Heightening the risk of neglect, abuse and child trafficking, nearly 40 percent of the country’s orphanages were unregistered according to a comprehensive mapping exercise carried out last year, a report released on Thursday in Phnom Penh says.

Amid mounting pressure to reform the country’s orphanages, the Social Affairs Ministry demanded in 2015 that all orphanages register with the government and adhere to a set of standards. It shuttered 56 last year that failed to comply.

cam photo child care channa
Social Affairs Minister Vong Sauth speaks at an event in Phnom Penh on Thursday to present a report about the country’s orphanages and a plan to help return children to their families. (Siv Channa/The Cambodia Daily)

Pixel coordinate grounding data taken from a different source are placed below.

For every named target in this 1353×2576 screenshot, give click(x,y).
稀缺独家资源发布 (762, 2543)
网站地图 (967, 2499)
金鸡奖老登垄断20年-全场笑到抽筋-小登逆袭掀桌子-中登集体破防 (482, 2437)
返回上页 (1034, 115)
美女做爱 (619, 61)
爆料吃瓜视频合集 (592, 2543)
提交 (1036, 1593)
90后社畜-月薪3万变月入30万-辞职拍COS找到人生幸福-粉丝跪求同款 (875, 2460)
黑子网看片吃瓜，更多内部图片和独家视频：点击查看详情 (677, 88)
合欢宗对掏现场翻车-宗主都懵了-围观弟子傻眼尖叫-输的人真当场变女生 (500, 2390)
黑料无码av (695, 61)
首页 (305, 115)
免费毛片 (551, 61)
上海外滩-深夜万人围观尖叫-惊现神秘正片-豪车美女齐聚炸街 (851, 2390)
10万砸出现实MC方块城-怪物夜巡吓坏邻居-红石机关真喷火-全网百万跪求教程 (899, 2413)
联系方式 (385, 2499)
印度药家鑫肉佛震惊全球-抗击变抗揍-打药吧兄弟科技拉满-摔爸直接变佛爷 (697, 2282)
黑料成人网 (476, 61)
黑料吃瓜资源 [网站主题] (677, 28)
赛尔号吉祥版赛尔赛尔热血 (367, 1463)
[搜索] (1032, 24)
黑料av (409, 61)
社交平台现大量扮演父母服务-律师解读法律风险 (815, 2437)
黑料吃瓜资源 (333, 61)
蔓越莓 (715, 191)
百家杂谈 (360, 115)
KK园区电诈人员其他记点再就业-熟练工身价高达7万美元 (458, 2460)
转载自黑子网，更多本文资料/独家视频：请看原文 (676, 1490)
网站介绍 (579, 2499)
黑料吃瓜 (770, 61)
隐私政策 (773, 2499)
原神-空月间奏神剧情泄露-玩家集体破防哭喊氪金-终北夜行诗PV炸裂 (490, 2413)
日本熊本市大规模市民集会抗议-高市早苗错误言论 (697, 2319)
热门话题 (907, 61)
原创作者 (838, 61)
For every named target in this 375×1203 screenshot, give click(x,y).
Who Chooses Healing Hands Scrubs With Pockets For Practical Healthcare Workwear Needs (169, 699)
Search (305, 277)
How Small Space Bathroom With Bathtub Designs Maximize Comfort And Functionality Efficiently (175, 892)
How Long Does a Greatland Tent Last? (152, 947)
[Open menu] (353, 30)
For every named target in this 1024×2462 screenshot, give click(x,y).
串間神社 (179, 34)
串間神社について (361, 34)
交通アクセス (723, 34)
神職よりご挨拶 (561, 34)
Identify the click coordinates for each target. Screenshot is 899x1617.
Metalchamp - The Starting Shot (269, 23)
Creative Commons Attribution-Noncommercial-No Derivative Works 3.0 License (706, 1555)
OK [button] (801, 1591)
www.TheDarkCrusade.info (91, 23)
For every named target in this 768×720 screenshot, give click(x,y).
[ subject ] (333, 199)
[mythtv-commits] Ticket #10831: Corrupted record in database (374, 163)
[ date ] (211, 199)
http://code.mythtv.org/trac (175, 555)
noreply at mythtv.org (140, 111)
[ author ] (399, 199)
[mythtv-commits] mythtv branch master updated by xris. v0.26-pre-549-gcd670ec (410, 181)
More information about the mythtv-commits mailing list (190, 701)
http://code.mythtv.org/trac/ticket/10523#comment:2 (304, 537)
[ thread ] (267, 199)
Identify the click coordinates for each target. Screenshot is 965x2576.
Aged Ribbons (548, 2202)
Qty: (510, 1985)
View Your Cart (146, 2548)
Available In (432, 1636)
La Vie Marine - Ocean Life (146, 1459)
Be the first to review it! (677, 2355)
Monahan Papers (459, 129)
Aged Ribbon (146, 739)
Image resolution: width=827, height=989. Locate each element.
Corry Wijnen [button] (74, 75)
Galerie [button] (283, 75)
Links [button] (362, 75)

Social Affairs Minister Vong Sauth announced on Thursday that of 639 residential facilities—which include transit accommodation and pagodas—406 were permanent institutions that together house 16,579 children.

Thirty-eight percent of those, or 156 facilities, had not been registered or inspected, he said.

Speaking at the report’s release, Unicef’s country representative Debora Comini said the high percentage of unregistered institutions was concerning.

“Children living in unregulated and uninspected institutions are more at risk of neglect, as well as physical and sexual abuse, and even trafficking,” she said.

Under a Unicef-supported action plan, Cambodia aims to return 30 percent of children in residential care—about 3,500—to their families by next year.

The plan’s success would depend on social workers, Ms. Comini said after the presentation, but currently they are all provided or sponsored by NGOs rather than the state.

“In the long term, Cambodia should have sufficient public servants that work as social workers,” she said.

Unicef spokeswoman Iman Morooka said NGOs had allocated 34 social workers for reintegration, but that the government should help increase that number.

“The case of each child will vary, and that is why it is critical to have sufficient trained social workers who are able to…follow up on each case effectively,” she said in an email.

Since the beginning of last year, 250 children and 80 youths have been reintegrated, she said.

Sebastien Marot, executive director of the NGO Friends International, said the program would “fall flat” if the government did not begin to take the reins.